Directions: Go through the entries below line by line and count those containing "Hogi"; the answer is that count alone.

Dataset records:
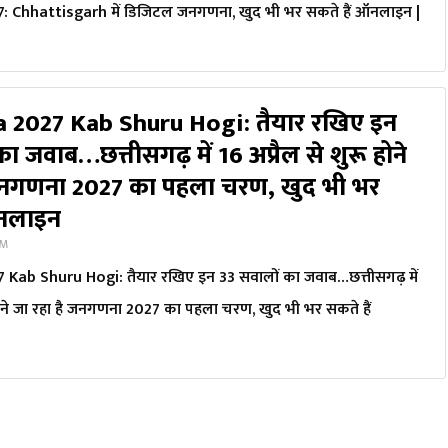
 Chhattisgarh में डिजिटल जनगणना, खुद भी भर सकते हैं ऑनलाइन |
 2027 Kab Shuru Hogi: तैयार रखिए इन
ा जवाब…छत्तीसगढ़ में 16 अप्रैल से शुरू होने
 जनगणना 2027 का पहला चरण, खुद भी भर
ऑनलाइन
PM
Kab Shuru Hogi: तैयार रखिए इन 33 सवालों का जवाब…छत्तीसगढ़ में
 होने जा रहा है जनगणना 2027 का पहला चरण, खुद भी भर सकते हैं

Reply to the task: 2